## INSTRUCTIONS TO FOLLOW
Find the lines of the data below that include "aorta". Report their number only.

## MATERIAL PROVIDED

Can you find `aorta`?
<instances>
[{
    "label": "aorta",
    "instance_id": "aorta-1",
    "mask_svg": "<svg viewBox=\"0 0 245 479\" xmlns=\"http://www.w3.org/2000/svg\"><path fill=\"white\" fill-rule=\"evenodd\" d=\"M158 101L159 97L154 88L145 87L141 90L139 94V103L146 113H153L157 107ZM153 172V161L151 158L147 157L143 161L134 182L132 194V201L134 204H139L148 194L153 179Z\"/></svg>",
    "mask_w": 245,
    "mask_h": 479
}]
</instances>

==

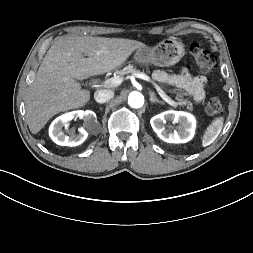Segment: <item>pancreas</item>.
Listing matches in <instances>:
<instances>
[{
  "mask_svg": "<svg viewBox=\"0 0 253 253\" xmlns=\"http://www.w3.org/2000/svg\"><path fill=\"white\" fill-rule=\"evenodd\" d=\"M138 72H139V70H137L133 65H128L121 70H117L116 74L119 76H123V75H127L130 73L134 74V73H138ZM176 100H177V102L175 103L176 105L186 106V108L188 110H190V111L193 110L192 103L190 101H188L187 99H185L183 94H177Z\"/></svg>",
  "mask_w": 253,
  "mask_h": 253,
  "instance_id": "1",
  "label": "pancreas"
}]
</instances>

## EXERCISE RESPONSE
3